Marco Farani Photo: ABC
Marco Farani - Director of the Brazilian Agency for Cooperation
By Lanre Akinola | Published: 25 August, 2011
“You cannot stay completely silent if you see that your neighbour needs your help. The real motivation is the fact that we can and should help other countries in areas where they think we can help”
The first decade of the 21st century has done much to reshape Africa’s external relationships. Long dominated by the West, the seemingly unstoppable ascent of major emerging markets, led by the likes of China, India and Brazil, is fundamentally transforming the continent’s economic and political partnerships.
Along with its counterparts, Brazil has fast established itself as a major trading partner with the region, while political engagement has deepened significantly in recent years. Under former President Luiz Inácio Lula da Silva, who led the country from 2003-2010, trade with Africa has soared from less than $5bn to more than $20bn in 2010. Brazil has also opened 17 new embassies on the continent, and President Lula himself visited 23 African countries on close to a dozen official visits.
Under the banner of “South-South Cooperation”, the use of soft power has been a defining aspect of engagement with the continent. The approach stresses political solidarity, shared experience and cultural heritage as the building blocks of the country’s Africa policy, ahead of more commercially oriented objectives. At the heart of this “South-South” approach is knowledge sharing in the form of technical cooperation under the auspices of the Brazilian Agency for Cooperation (ABC). In the often hard-nosed world of international affairs, prioritising political solidarity over strategic interest may seem unusual, but Marco Farani, the agency’s head, insists Brazilian foreign policy in Africa is best understood through this prism.

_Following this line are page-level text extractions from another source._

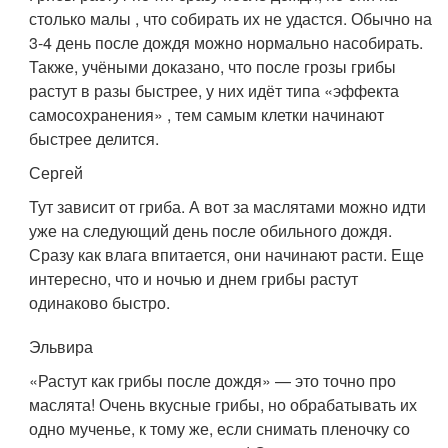
столько малы , что собирать их не удастся. Обычно на
3-4 день после дождя можно нормально насобирать.
Также, учёными доказано, что после грозы грибы
растут в разы быстрее, у них идёт типа «эффекта
самосохранения» , тем самым клетки начинают
быстрее делится.
Сергей
Тут зависит от гриба. А вот за маслятами можно идти
уже на следующий день после обильного дождя.
Сразу как влага впитается, они начинают расти. Еще
интересно, что и ночью и днем грибы растут
одинаково быстро.
Эльвира
«Растут как грибы после дождя» — это точно про
маслята! Очень вкусные грибы, но обрабатывать их
одно мученье, к тому же, если снимать пленочку со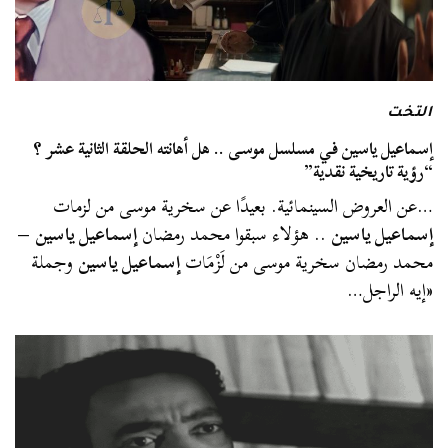
التخت
إسماعيل ياسين في مسلسل موسى .. هل أهانته الحلقة الثانية عشر ؟
“رؤية تاريخية نقدية”
…عن العروض السينمائية. بعيدًا عن سخرية موسى من لزمات
إسماعيل ياسين
.. هؤلاء سبقوا محمد رمضان
إسماعيل ياسين
–
محمد رمضان سخرية موسى من لَزْمَات
إسماعيل ياسين
وجملة
«إيه الراجل…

“It will be a natural consequence that this will have benefits for Brazil, but this is not the real motivation. The motivation is real solidarity. You cannot stay completely silent if you see that your neighbour needs your help. The real motivation is the fact that we can and should help other countries in areas where they think we can help.”

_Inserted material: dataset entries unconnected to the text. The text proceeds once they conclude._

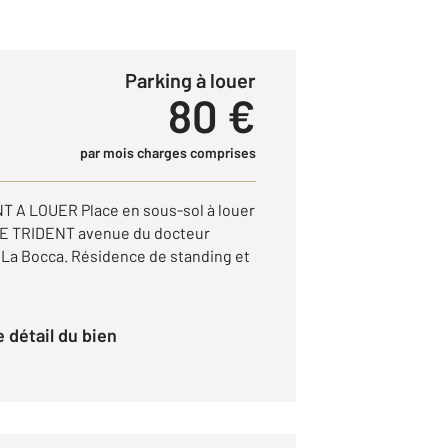
Parking à louer
80 €
par mois charges comprises
A LOUER Place en sous-sol à louer
 LE TRIDENT avenue du docteur
La Bocca. Résidence de standing et
le détail du bien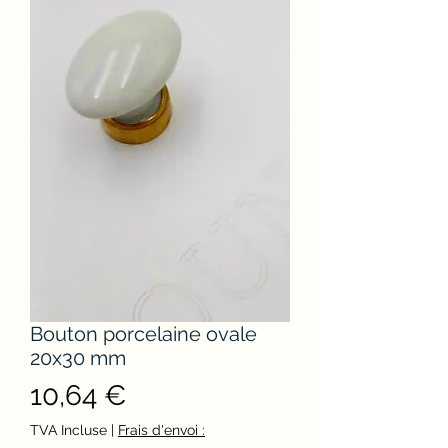
Bouton porcelaine ovale
20x30 mm
Prix
10,64 €
TVA Incluse
|
Frais d'envoi :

It is a sentiment that featured heavily in political rhetoric around Brazil’s relationship with Africa during the Lula era, with repeated statements affirming Brazil’s responsibility to share its new found prosperity with less fortunate neighbours in the southern hemisphere. With close to 50 percent of Brazilians tracing their heritage back to Africa, solidarity-based cooperation between the two is a natural model for engagement with Africa, argues Mr Farani.

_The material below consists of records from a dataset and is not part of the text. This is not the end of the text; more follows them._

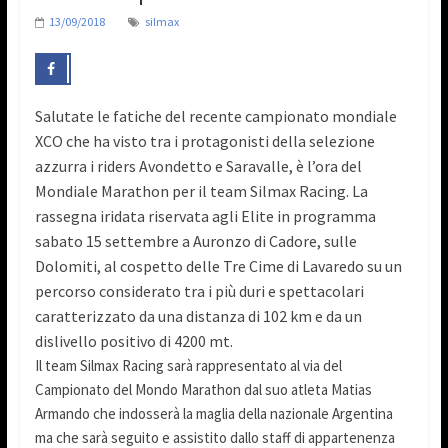
13/09/2018
silmax
Salutate le fatiche del recente campionato mondiale
XCO che ha visto tra i protagonisti della selezione
azzurra i riders Avondetto e Saravalle, è l’ora del
Mondiale Marathon per il team Silmax Racing. La
rassegna iridata riservata agli Elite in programma
sabato 15 settembre a Auronzo di Cadore, sulle
Dolomiti, al cospetto delle Tre Cime di Lavaredo su un
percorso considerato tra i più duri e spettacolari
caratterizzato da una distanza di 102 km e da un
dislivello positivo di 4200 mt.
Il team Silmax Racing sarà rappresentato al via del
Campionato del Mondo Marathon dal suo atleta Matias
Armando che indosserà la maglia della nazionale Argentina
ma che sarà seguito e assistito dallo staff di appartenenza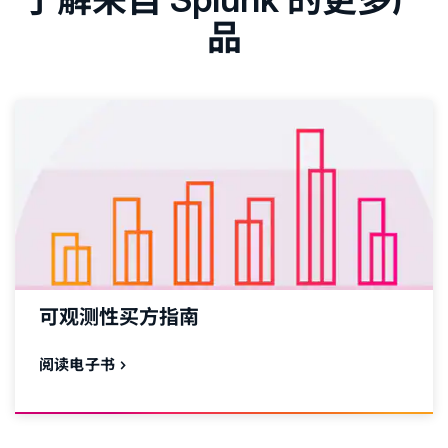
品
可观测性买方指南
阅读电子书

This is not to say that Brazil does not have any commercial interests in the region. Brazilian companies are actively expanding their operations in Africa. State-controlled Petrobras, and iron ore giant Vale, both have growing portfolios on the continent, with plans to invest billions in the development of projects in the next few years. Other major Brazilian companies vying for business include construction company Odebrecht, as well as aerospace firm Embraer.
Mr Farani has no illusions about the commercial incentives for closer ties with a fast growing region such as sub-Saharan Africa, but is adamant that this is not a driver of Brazil’s approach. “Of course Brazilian investment is growing a lot in Africa, and of course it will open opportunities for Brazilian companies… But, and this is very important, it is not done with that specific purpose.